[RECORDED DATA Boundary: Start]

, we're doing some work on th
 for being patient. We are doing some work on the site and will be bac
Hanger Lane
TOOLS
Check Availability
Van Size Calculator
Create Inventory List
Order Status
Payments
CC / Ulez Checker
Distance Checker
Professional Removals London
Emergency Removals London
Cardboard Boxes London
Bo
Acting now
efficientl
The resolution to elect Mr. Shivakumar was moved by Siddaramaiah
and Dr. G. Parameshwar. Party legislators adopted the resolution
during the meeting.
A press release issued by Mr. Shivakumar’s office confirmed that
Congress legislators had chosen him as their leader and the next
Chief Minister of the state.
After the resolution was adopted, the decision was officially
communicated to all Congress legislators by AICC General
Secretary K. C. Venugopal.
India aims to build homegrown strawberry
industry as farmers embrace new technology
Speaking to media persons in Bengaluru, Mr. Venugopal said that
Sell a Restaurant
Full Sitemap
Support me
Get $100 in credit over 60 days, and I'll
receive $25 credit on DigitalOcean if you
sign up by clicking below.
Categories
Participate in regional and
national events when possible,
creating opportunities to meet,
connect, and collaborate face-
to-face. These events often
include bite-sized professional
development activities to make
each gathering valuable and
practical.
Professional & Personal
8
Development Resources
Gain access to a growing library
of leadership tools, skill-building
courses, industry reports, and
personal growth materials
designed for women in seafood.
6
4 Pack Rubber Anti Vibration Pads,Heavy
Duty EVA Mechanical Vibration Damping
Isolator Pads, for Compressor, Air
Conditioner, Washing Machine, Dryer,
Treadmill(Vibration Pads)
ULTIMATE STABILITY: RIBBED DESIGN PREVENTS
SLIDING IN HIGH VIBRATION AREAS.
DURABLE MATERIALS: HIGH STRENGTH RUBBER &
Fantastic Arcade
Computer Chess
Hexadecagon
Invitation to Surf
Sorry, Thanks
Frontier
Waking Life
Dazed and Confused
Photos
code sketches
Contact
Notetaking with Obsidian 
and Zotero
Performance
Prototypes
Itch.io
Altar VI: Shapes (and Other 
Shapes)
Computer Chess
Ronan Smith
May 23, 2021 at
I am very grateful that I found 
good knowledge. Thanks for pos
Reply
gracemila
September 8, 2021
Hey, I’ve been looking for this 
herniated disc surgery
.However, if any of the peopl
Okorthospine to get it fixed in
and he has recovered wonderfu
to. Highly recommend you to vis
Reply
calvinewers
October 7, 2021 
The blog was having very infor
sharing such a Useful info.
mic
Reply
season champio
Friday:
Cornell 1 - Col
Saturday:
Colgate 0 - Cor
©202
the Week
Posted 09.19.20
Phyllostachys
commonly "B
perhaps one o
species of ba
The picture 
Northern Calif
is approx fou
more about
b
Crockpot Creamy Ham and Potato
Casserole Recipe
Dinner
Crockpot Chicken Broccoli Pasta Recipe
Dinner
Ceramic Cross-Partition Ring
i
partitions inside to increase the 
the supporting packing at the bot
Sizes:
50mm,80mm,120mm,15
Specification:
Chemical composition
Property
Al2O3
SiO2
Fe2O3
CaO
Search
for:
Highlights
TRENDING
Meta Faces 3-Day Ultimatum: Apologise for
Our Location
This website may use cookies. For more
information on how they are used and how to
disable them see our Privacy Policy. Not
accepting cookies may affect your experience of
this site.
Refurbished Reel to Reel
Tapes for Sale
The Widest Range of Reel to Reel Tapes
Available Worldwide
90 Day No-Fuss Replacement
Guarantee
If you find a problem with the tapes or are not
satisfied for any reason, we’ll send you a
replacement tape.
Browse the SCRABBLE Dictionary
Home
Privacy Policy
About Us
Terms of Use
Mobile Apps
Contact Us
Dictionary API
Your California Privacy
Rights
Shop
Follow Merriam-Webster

[RECORDED DATA Boundary: End]

Up to and including the line with "Professional Removals London", output each line of the entries above exactly, starting from the first.

__OUTPUT BELOW__
, we're doing some work on th
 for being patient. We are doing some work on the site and will be bac
Hanger Lane
TOOLS
Check Availability
Van Size Calculator
Create Inventory List
Order Status
Payments
CC / Ulez Checker
Distance Checker
Professional Removals London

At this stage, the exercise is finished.